AVAILABLE RECORDS section start
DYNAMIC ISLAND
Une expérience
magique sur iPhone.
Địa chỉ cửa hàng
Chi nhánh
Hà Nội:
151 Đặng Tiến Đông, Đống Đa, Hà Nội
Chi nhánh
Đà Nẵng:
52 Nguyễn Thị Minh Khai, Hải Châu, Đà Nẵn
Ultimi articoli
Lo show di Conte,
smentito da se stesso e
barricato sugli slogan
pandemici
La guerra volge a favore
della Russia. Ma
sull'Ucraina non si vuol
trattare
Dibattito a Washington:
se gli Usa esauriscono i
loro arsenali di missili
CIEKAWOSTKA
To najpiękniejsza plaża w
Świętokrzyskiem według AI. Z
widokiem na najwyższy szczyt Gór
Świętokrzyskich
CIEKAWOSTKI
AVAILABLE RECORDS section end
# BRIEF
The answer should be the first line of the material and every line after it through the line containing "smentito da se stesso e", exactly as written, and nothing else.

# RESPONSE
DYNAMIC ISLAND
Une expérience
magique sur iPhone.
Địa chỉ cửa hàng
Chi nhánh
Hà Nội:
151 Đặng Tiến Đông, Đống Đa, Hà Nội
Chi nhánh
Đà Nẵng:
52 Nguyễn Thị Minh Khai, Hải Châu, Đà Nẵn
Ultimi articoli
Lo show di Conte,
smentito da se stesso e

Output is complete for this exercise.